Turkish President Recep Tayyip Erdogan
The pledges that U.S. Defence Secretary Ashton Carter dredged out of allies fighting the Assad regime has resulted in Arab allies, Saudi Arabia and the United Arab Emirates giving greater focus to the air campaign against ISIL. They have also pledged to send special operations forces into Syria to aid local fighters, presumably with their instructional tactics, without specifying numbers to be deployed or other details. President Assad finds no comfort in these pledges, and  he includes Turkey as a prospective military intervenor in Syria.

The problems, as he sees it from his comfortable armchair basking in the knowledge that his regime has finally -- thanks to Iran and Russia, Hezbollah and Shiite militias, gained the upper hand in his battle to retain power while pulverizing his civilian Sunni population -- are manifold; the U.S. and their allies supporting the "terrorists" who continue to threaten his regime, and Europe inviting the "terrorists" to find haven in welcoming countries, are draining Syria of its population by "giving cover to terrorists".

Speaking with the forked tongue of an accomplished liar, he talks on the one hand of 'his' Syrian civilians being led astray by his enemies with their underhanded plot to destabilize his rule, a rule which has utterly lost its moral compass since stage one, while also referring to those same civilians as terrorists given their support of the Syrian rebels who contest his remaining on as the country's leader, hands soaked with the blood of Syria's Sunnis whom he has slaughtered.

As for the risible accusations by the United Nations that Syria under his direction would be found guilty of war crimes, they merely represent a polarizing politicization of a complex situation of competing groups all feverishly engaged in wresting Syria from its rightful ruler; those accusations without credibility and completely lacking evidence.

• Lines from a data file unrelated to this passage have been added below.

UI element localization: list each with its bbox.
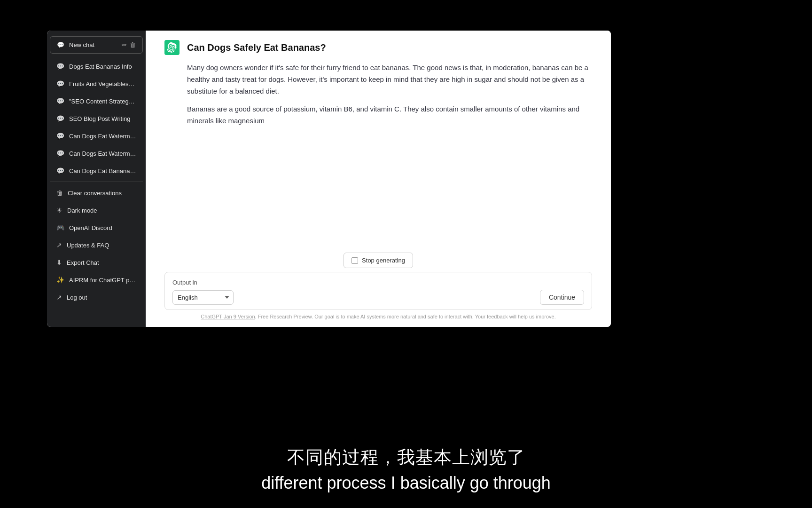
sidebar-item-label: Dogs Eat Bananas Info: [69, 63, 132, 70]
chat-history-icon: 💬: [56, 97, 64, 105]
checkbox-icon: [351, 257, 358, 264]
action-icon: ✨: [56, 276, 64, 284]
output-panel-row: EnglishSpanishFrenchGermanChineseJapanes…: [172, 290, 584, 305]
assistant-message: Can Dogs Safely Eat Bananas? Many dog ow…: [164, 40, 592, 134]
sidebar-item-label: Can Dogs Eat Watermelon?: [69, 133, 136, 140]
output-panel: Output in EnglishSpanishFrenchGermanChin…: [164, 272, 592, 310]
sidebar-item-watermelon1[interactable]: 💬Can Dogs Eat Watermelon?: [50, 127, 143, 144]
sidebar-action-label: OpenAI Discord: [69, 224, 112, 231]
sidebar-item-dogs-bananas[interactable]: 💬Dogs Eat Bananas Info: [50, 58, 143, 75]
sidebar-item-label: Fruits And Vegetables Dogs: [69, 80, 136, 87]
message-title: Can Dogs Safely Eat Bananas?: [187, 40, 592, 56]
main-content: Can Dogs Safely Eat Bananas? Many dog ow…: [146, 31, 611, 327]
avatar: [164, 40, 180, 55]
message-text: Can Dogs Safely Eat Bananas? Many dog ow…: [187, 40, 592, 134]
action-icon: 🗑: [56, 189, 63, 197]
sidebar-action-discord[interactable]: 🎮OpenAI Discord: [50, 219, 143, 236]
sidebar-divider: [50, 182, 143, 182]
chat-history-icon: 💬: [56, 63, 64, 70]
sidebar-action-aiprm[interactable]: ✨AIPRM for ChatGPT powered: [50, 271, 143, 288]
chat-history-icon: 💬: [56, 115, 64, 122]
sidebar-action-dark-mode[interactable]: ☀Dark mode: [50, 202, 143, 219]
sidebar-action-updates[interactable]: ↗Updates & FAQ: [50, 237, 143, 254]
chatgpt-logo-icon: [167, 42, 177, 53]
action-icon: ☀: [56, 206, 62, 214]
sidebar-action-label: AIPRM for ChatGPT powered: [69, 277, 136, 284]
sidebar-item-bananas[interactable]: 💬Can Dogs Eat Bananas?: [50, 162, 143, 179]
sidebar-item-label: SEO Blog Post Writing: [69, 115, 131, 122]
sidebar-item-watermelon2[interactable]: 💬Can Dogs Eat Watermelon?: [50, 145, 143, 162]
subtitle-english: different process I basically go through: [261, 473, 551, 493]
message-paragraph-1: Many dog owners wonder if it's safe for …: [187, 62, 592, 97]
edit-icon[interactable]: ✏: [122, 41, 127, 48]
sidebar-item-seo-blog[interactable]: 💬SEO Blog Post Writing: [50, 110, 143, 127]
chat-history-icon: 💬: [56, 80, 64, 87]
output-label: Output in: [172, 279, 584, 286]
new-chat-label: New chat: [69, 41, 94, 48]
sidebar-item-seo-strategy[interactable]: 💬"SEO Content Strategy Plan": [50, 93, 143, 110]
chat-history-icon: 💬: [56, 167, 64, 175]
sidebar-action-clear[interactable]: 🗑Clear conversations: [50, 184, 143, 201]
sidebar-action-label: Dark mode: [67, 207, 97, 214]
sidebar-action-label: Log out: [67, 294, 87, 301]
sidebar-item-fruits-vegetables[interactable]: 💬Fruits And Vegetables Dogs: [50, 75, 143, 92]
chat-history: 💬Dogs Eat Bananas Info💬Fruits And Vegeta…: [47, 57, 146, 180]
subtitle-chinese: 不同的过程，我基本上浏览了: [287, 445, 525, 469]
footer-link[interactable]: ChatGPT Jan 9 Version: [201, 314, 255, 319]
language-select[interactable]: EnglishSpanishFrenchGermanChineseJapanes…: [172, 290, 234, 305]
sidebar-item-label: Can Dogs Eat Watermelon?: [69, 150, 136, 157]
sidebar-action-label: Updates & FAQ: [67, 242, 109, 249]
chat-icon: 💬: [57, 41, 64, 48]
stop-generating-button[interactable]: Stop generating: [344, 253, 413, 268]
subtitle-bar: 不同的过程，我基本上浏览了 different process I basica…: [0, 430, 812, 508]
bottom-area: Stop generating Output in EnglishSpanish…: [146, 248, 611, 327]
continue-button[interactable]: Continue: [540, 290, 584, 305]
new-chat-button[interactable]: 💬 New chat ✏ 🗑: [50, 36, 143, 54]
chat-history-icon: 💬: [56, 150, 64, 157]
sidebar: 💬 New chat ✏ 🗑 💬Dogs Eat Bananas Info💬Fr…: [47, 31, 146, 327]
chat-area: Can Dogs Safely Eat Bananas? Many dog ow…: [146, 31, 611, 248]
action-icon: ⬇: [56, 259, 62, 266]
footer-description: . Free Research Preview. Our goal is to …: [255, 314, 556, 319]
action-icon: ↗: [56, 294, 62, 301]
action-icon: 🎮: [56, 224, 64, 231]
action-icon: ↗: [56, 241, 62, 249]
sidebar-action-label: Clear conversations: [68, 190, 122, 197]
chat-history-icon: 💬: [56, 132, 64, 140]
stop-generating-label: Stop generating: [362, 257, 405, 264]
trash-icon[interactable]: 🗑: [130, 41, 136, 48]
sidebar-actions: 🗑Clear conversations☀Dark mode🎮OpenAI Di…: [47, 184, 146, 306]
chatgpt-avatar: [164, 40, 180, 55]
sidebar-action-label: Export Chat: [67, 259, 99, 266]
message-paragraph-2: Bananas are a good source of potassium, …: [187, 103, 592, 127]
footer: ChatGPT Jan 9 Version. Free Research Pre…: [201, 314, 556, 322]
sidebar-action-export[interactable]: ⬇Export Chat: [50, 254, 143, 271]
sidebar-item-label: "SEO Content Strategy Plan": [69, 98, 136, 105]
sidebar-action-logout[interactable]: ↗Log out: [50, 289, 143, 306]
sidebar-item-label: Can Dogs Eat Bananas?: [69, 167, 136, 175]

Poor misunderstood Assad; the world aside from Russia and Iran simply doesn't understand that 400,000 Sunni Syrians killed themselves, he had no hand in their untimely and unfortunate deaths.

No one asked them to become terrorists.

As for the 11-million displaced Syrians, and the refugees crowding camps in Turkey, Lebanon, Jordan and elsewhere, and the pathetic groups of families dedicated to their terrorist ideals, they have  been deluded by malicious lies about the intentions of the regime, simply put. The four years of violent assaults against his Damascus and Aleppo suburbs, let alone towns and villages throughout the country were unavoidable; chemical weapons, barrel bombs and siege tactics withal, since what is a legitimate ruler to do after all to still an unwarranted and essentially harmful revolt?

Ankara is grumpy, so what? It has lost the land route between Aleppo and the Bab al-Salameh border crossing with Turkey in the Turkish province of Kilis. Well, obviously it is to Syria's advantage, and represents a solution to President Recep Tayyip Erdogan and Prime Minister Ahmet Davutoglu meddling in Syrian affairs where they have plotted with the terrorists to topple the Damascus regime since 2011. To which purpose they have used all means at their disposal short of sending troops to Syria.

And should they proceed to do that, through augmenting the ground troops that Saudi Arabia and the UAE plan to dispatch, they will all be returning speedily whence they came, mute and reeking with death's decay, decomposing even while encased in wooden coffins, as they deserve. For Mr. Assad has it on the very best authority that there may well be an impending complication in his current status having achieved the ascendancy.

As soon as the Aleppo route was cut off, thwarting Erdogan's plans for Turkey's future in Syria, Russian Defense Ministry spokesman Igor Konashenkov stated that Turkey was "actively preparing for a military invasion". "We’re detecting more and more signs of Turkish armed forces being engaged in covert preparations for direct military actions in Syria" he warned. And Mr. Assad agrees, and he is prepared and he has issued his warning.